(Given records Opens)

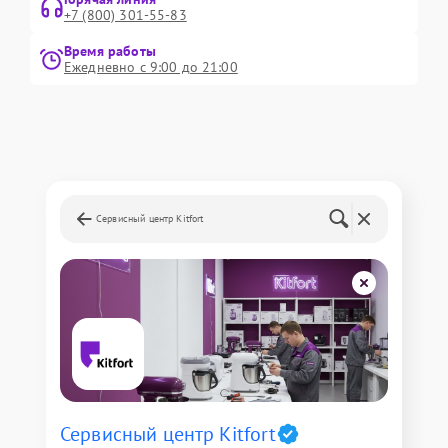
+7 (800) 301-55-83
Время работы
Ежедневно с 9:00 до 21:00
Сервисный центр Kitfort
Сервисный центр Kitfort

(Given records Closes)

Apart from the pictures, every line above must be repeated exactly.

+7 (800) 301-55-83
Время работы
Ежедневно с 9:00 до 21:00
Сервисный центр Kitfort
Сервисный центр Kitfort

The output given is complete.